__Task goal__. Your task is to copy the records that follow exactly, minus any images.

__Page-level text extractions__.
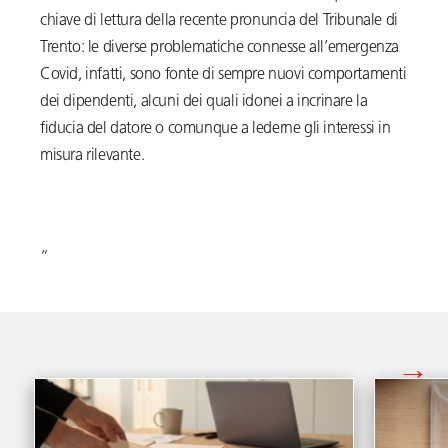
chiave di lettura della recente pronuncia del Tribunale di
Trento: le diverse problematiche connesse all’emergenza
Covid, infatti, sono fonte di sempre nuovi comportamenti
dei dipendenti, alcuni dei quali idonei a incrinare la
fiducia del datore o comunque a lederne gli interessi in
misura rilevante.
“
Vedi tutti gli articoli di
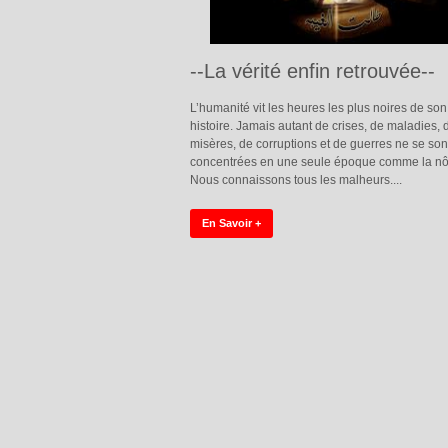
--La vérité enfin retrouvée--
L’humanité vit les heures les plus noires de son
histoire. Jamais autant de crises, de maladies, 
misères, de corruptions et de guerres ne se son
concentrées en une seule époque comme la nô
Nous connaissons tous les malheurs....
En Savoir +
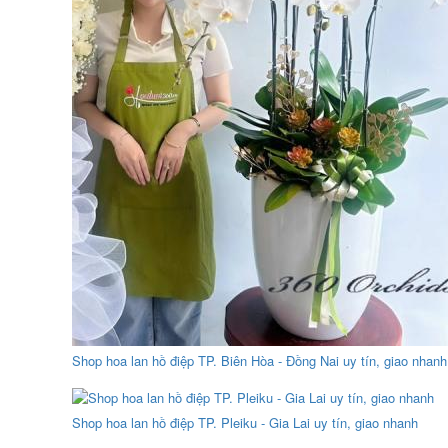
Shop hoa lan hồ điệp TP. Biên Hòa - Đồng Nai uy tín, giao nhanh
Shop hoa lan hồ điệp TP. Pleiku - Gia Lai uy tín, giao nhanh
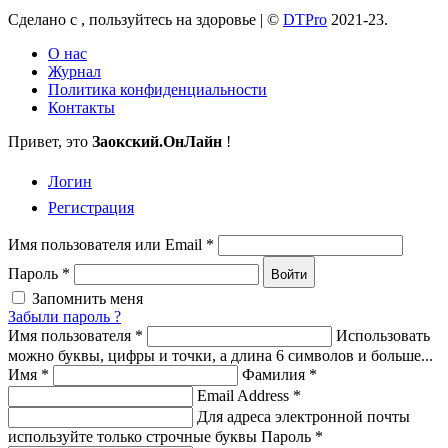
Сделано с
, пользуйтесь на здоровье |
©
DTPro
2021-23.
О нас
Журнал
Политика конфиденциальности
Контакты
Привет, это
Заокский
.ОнЛайн
!
Логин
Регистрация
Имя пользователя или Email
*
Пароль
*
Войти
Запомнить меня
Забыли пароль ?
Имя пользователя
*
Использовать
можно буквы, цифры и точки, а длина 6 символов и больше...
Имя
*
Фамилия
*
Email Address
*
Для адреса электронной почты
используйте только строчные буквы
Пароль
*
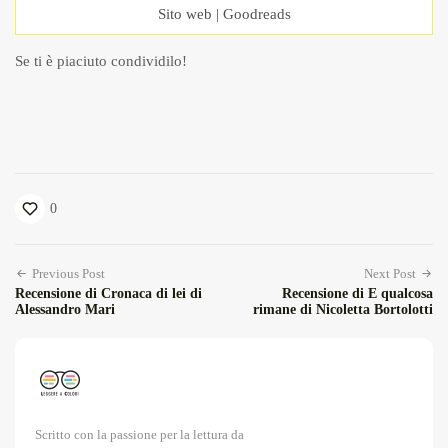
Sito web
|
Goodreads
Se ti è piaciuto condividilo!
0
Previous Post
Next Post
Recensione di Cronaca di lei di
Recensione di E qualcosa
Alessandro Mari
rimane di Nicoletta Bortolotti
Scritto con la passione per la lettura da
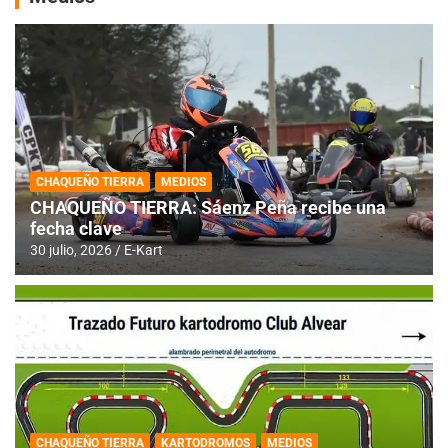
CHAQUEÑO TIERRA
MEDIOS
CHAQUEÑO TIERRA: Sáenz Peña recibe una
fecha clave
30 julio, 2026
E-Kart
CHAQUEÑO TIERRA
KARTODROMOS
MEDIOS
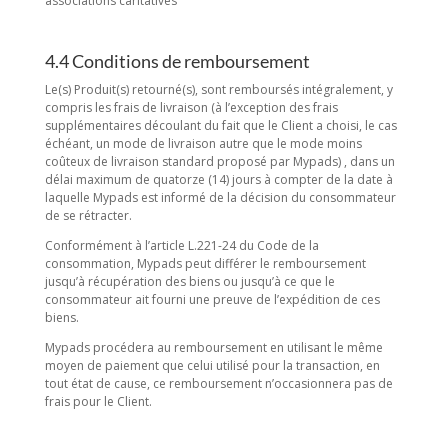
associations caritatives
4.4 Conditions de remboursement
Le(s) Produit(s) retourné(s), sont remboursés intégralement, y
compris les frais de livraison (à l’exception des frais
supplémentaires découlant du fait que le Client a choisi, le cas
échéant, un mode de livraison autre que le mode moins
coûteux de livraison standard proposé par Mypads) , dans un
délai maximum de quatorze (14) jours à compter de la date à
laquelle Mypads est informé de la décision du consommateur
de se rétracter.
Conformément à l’article L.221-24 du Code de la
consommation, Mypads peut différer le remboursement
jusqu’à récupération des biens ou jusqu’à ce que le
consommateur ait fourni une preuve de l’expédition de ces
biens.
Mypads procédera au remboursement en utilisant le même
moyen de paiement que celui utilisé pour la transaction, en
tout état de cause, ce remboursement n’occasionnera pas de
frais pour le Client.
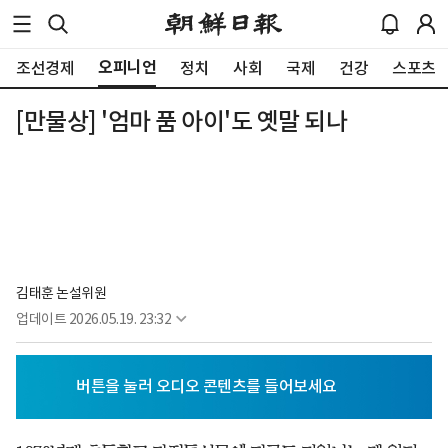
오피니언
조선경제
정치
사회
국제
건강
스포츠
[만물상] '엄마 품 아이'도 옛말 되나
김태훈 논설위원
업데이트
2026.05.19. 23:32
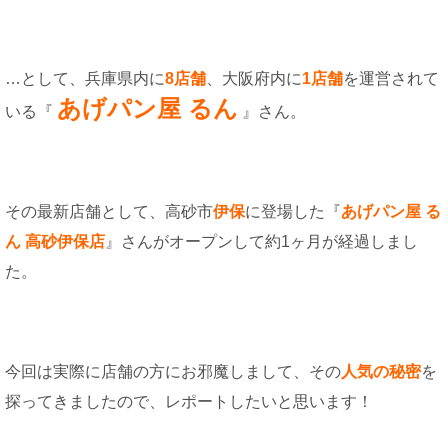
…として、兵庫県内に
8店舗
、大阪府内に
1店舗
を運営されて
あげパン屋 るん
いる『
』さん。
その最新店舗として、高砂市
伊保
に登場した『
あげパン屋 る
ん 高砂伊保店
』さんがオープンして約1ヶ月が経過しまし
た。
今回は実際に店舗の方にお邪魔しまして、その
人気の秘密
を
探ってきましたので、レポートしたいと思います！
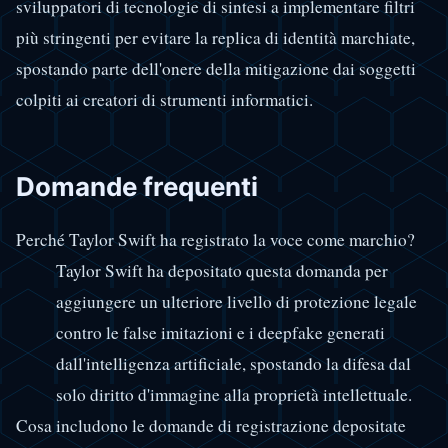
sviluppatori di tecnologie di sintesi a implementare filtri
più stringenti per evitare la replica di identità marchiate,
spostando parte dell'onere della mitigazione dai soggetti
colpiti ai creatori di strumenti informatici.
Domande frequenti
Perché Taylor Swift ha registrato la voce come marchio?
Taylor Swift ha depositato questa domanda per
aggiungere un ulteriore livello di protezione legale
contro le false imitazioni e i deepfake generati
dall'intelligenza artificiale, spostando la difesa dal
solo diritto d'immagine alla proprietà intellettuale.
Cosa includono le domande di registrazione depositate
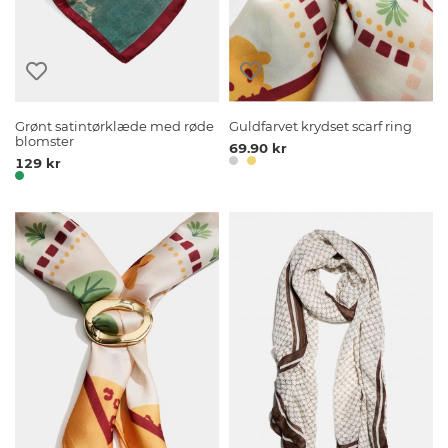
Grønt satintørklæde med røde
Guldfarvet krydset scarf ring
blomster
69.90 kr
129 kr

__Task response__.
chiave di lettura della recente pronuncia del Tribunale di
Trento: le diverse problematiche connesse all’emergenza
Covid, infatti, sono fonte di sempre nuovi comportamenti
dei dipendenti, alcuni dei quali idonei a incrinare la
fiducia del datore o comunque a lederne gli interessi in
misura rilevante.
“
Vedi tutti gli articoli di
--La vérité enfin retrouvée--
L’humanité vit les heures les plus noires de son
histoire. Jamais autant de crises, de maladies, 
misères, de corruptions et de guerres ne se son
concentrées en une seule époque comme la nô
Nous connaissons tous les malheurs....
En Savoir +
Shop hoa lan hồ điệp TP. Biên Hòa - Đồng Nai uy tín, giao nhanh
Shop hoa lan hồ điệp TP. Pleiku - Gia Lai uy tín, giao nhanh
Сделано с
, пользуйтесь на здоровье |
©
DTPro
2021-23.
О нас
Журнал
Политика конфиденциальности
Контакты
Привет, это
Заокский
.ОнЛайн
!
Логин
Регистрация
Имя пользователя или Email
*
Пароль
*
Войти
Запомнить меня
Забыли пароль ?
Имя пользователя
*
Использовать
можно буквы, цифры и точки, а длина 6 символов и больше...
Имя
*
Фамилия
*
Email Address
*
Для адреса электронной почты
используйте только строчные буквы
Пароль
*
Sito web
|
Goodreads
Se ti è piaciuto condividilo!
0
Previous Post
Next Post
Recensione di Cronaca di lei di
Recensione di E qualcosa
Alessandro Mari
rimane di Nicoletta Bortolotti
Scritto con la passione per la lettura da
CHAQUEÑO TIERRA
MEDIOS
CHAQUEÑO TIERRA: Sáenz Peña recibe una
fecha clave
30 julio, 2026
E-Kart
CHAQUEÑO TIERRA
KARTODROMOS
MEDIOS
associations caritatives
4.4 Conditions de remboursement
Le(s) Produit(s) retourné(s), sont remboursés intégralement, y
compris les frais de livraison (à l’exception des frais
supplémentaires découlant du fait que le Client a choisi, le cas
échéant, un mode de livraison autre que le mode moins
coûteux de livraison standard proposé par Mypads) , dans un
délai maximum de quatorze (14) jours à compter de la date à
laquelle Mypads est informé de la décision du consommateur
de se rétracter.
Conformément à l’article L.221-24 du Code de la
consommation, Mypads peut différer le remboursement
jusqu’à récupération des biens ou jusqu’à ce que le
consommateur ait fourni une preuve de l’expédition de ces
biens.
Mypads procédera au remboursement en utilisant le même
moyen de paiement que celui utilisé pour la transaction, en
tout état de cause, ce remboursement n’occasionnera pas de
frais pour le Client.
오피니언
조선경제
정치
사회
국제
건강
스포츠
[만물상] '엄마 품 아이'도 옛말 되나
김태훈 논설위원
업데이트
2026.05.19. 23:32
…として、兵庫県内に
8店舗
、大阪府内に
1店舗
を運営されて
あげパン屋 るん
いる『
』さん。
その最新店舗として、高砂市
伊保
に登場した『
あげパン屋 る
ん 高砂伊保店
』さんがオープンして約1ヶ月が経過しまし
た。
今回は実際に店舗の方にお邪魔しまして、その
人気の秘密
を
探ってきましたので、レポートしたいと思います！
sviluppatori di tecnologie di sintesi a implementare filtri
più stringenti per evitare la replica di identità marchiate,
spostando parte dell'onere della mitigazione dai soggetti
colpiti ai creatori di strumenti informatici.
Domande frequenti
Perché Taylor Swift ha registrato la voce come marchio?
Taylor Swift ha depositato questa domanda per
aggiungere un ulteriore livello di protezione legale
contro le false imitazioni e i deepfake generati
dall'intelligenza artificiale, spostando la difesa dal
solo diritto d'immagine alla proprietà intellettuale.
Cosa includono le domande di registrazione depositate
Grønt satintørklæde med røde
Guldfarvet krydset scarf ring
blomster
69.90 kr
129 kr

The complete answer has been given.